After the Civil War, the Ewing Institute suffered economically and had to sell off part of their property to make repairs and make ends meet since enrollment had declined during the war. Fortunately the school did survive and by the 1880’s and 1890’s the enrollment numbers rose when they opened their doors to male students. About 120 students attended the school led by Mr. and Mrs. H. V. Bell and a faculty of five teachers. By this time, the Institute even offered a family discount. Any family that sent three children to the school could send their fourth child for free.

In 1907, the school applied for reparations for losses incurred during the Civil War. The trustees petitioned the Federal government for money stating that the school had been taken over by Union troops and filled the school with wounded soldiers until March or April of 1863 and the Union soldiers damaged $1,000 worth of property. In February of 1908, the United States Court of Claims investigated the charges and held a hearing on the claim. The school had to claim they were loyal to the Union government during the Civil War and that the Union army alone caused the damage. The Federal courts deemed that the Ewing Institute was loyal to the government and found that the rental value of the property was $270. Attorneys representing the Ewing Institute asked the Federal government to reimburse the trustees for the occupation and other damages. They wanted $600 in rent, $189.60 for 948 feet of destroyed fencing, $100 for repainting and for replacing the faux oak graining and $200 for damage done to windows, shutters, stove, doors, and desks. The claims court did agree that the Union troops did damage the building, but asked the government only to reimburse the school for $100 in rent and $100 for the “insignificant character of the damages.”

On December 5, 1906 the U. S. Senate Bill 6831 authorized the payment of $1,000 for claim, but on August 20, 1907, the U. S Treasury Department claimed that the War Department did not have any paper work on the school. They also claimed they had no paperwork stating the school was loyal during the Civil War. So, the school was told that the petition was denied and sent back.
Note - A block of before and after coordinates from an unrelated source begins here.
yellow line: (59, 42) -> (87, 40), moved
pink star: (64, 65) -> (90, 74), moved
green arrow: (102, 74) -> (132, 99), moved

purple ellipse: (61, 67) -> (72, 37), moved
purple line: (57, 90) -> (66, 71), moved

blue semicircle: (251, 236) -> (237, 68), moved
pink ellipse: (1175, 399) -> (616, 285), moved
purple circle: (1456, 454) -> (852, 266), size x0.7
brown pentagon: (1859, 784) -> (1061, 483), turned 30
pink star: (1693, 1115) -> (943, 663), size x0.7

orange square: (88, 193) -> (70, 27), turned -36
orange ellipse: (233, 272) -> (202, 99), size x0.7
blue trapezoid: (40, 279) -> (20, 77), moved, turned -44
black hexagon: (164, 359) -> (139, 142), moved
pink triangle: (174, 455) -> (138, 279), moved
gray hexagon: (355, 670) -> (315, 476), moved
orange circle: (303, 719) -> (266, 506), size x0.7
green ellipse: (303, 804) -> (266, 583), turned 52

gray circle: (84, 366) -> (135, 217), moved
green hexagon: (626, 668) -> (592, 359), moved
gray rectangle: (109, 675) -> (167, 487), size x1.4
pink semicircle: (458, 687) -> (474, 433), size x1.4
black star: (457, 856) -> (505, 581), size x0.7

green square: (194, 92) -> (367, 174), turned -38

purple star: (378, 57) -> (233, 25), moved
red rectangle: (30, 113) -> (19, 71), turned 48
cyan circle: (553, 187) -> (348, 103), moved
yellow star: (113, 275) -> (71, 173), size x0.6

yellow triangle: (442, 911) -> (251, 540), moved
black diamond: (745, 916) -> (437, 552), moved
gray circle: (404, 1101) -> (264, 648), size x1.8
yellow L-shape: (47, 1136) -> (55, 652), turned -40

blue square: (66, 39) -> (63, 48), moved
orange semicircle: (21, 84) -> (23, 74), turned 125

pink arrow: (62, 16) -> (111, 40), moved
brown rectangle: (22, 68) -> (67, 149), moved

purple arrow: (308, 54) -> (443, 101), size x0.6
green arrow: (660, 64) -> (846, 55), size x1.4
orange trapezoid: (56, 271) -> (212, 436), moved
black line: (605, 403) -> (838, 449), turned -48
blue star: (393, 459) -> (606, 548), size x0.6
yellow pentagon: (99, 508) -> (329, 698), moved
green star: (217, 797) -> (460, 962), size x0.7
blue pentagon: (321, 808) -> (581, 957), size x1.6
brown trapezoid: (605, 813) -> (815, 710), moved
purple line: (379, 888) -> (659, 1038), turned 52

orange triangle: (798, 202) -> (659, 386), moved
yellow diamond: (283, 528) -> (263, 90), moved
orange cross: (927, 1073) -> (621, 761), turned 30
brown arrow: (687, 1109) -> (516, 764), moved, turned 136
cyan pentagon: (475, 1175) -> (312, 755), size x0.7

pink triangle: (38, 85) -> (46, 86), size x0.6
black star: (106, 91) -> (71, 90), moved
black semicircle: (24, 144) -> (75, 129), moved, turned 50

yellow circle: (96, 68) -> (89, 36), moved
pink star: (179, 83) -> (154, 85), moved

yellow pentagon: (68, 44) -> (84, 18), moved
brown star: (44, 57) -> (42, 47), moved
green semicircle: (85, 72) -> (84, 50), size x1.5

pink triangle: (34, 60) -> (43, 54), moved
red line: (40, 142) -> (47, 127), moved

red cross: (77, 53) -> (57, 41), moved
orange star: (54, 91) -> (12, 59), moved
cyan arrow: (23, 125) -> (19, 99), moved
Even though the school may have not gotten a single dime from the Federal government for the damages incurred by the Union government, the school still flourished. One newspaper wrote that the Ewing Institute “occupies position as an institution of learning that compares favorably with the best in the State.” By 1907, the Kentucky Gazette called the school the “leading school in Kentucky.” Unfortunately the school did not last much longer into the 20th Century and closed due to public schools becoming more popular. By 1915-1916, the school was turned into the Perryville High School and by the 1920’s the building became a warehouse for coffins for a local casket maker. In 1973, the building was put on the National Register of Historic places and currently is a private residence belonging to John and Sylvia who own Chaplin River antiques, which occupies the Latimer store on Merchants Row.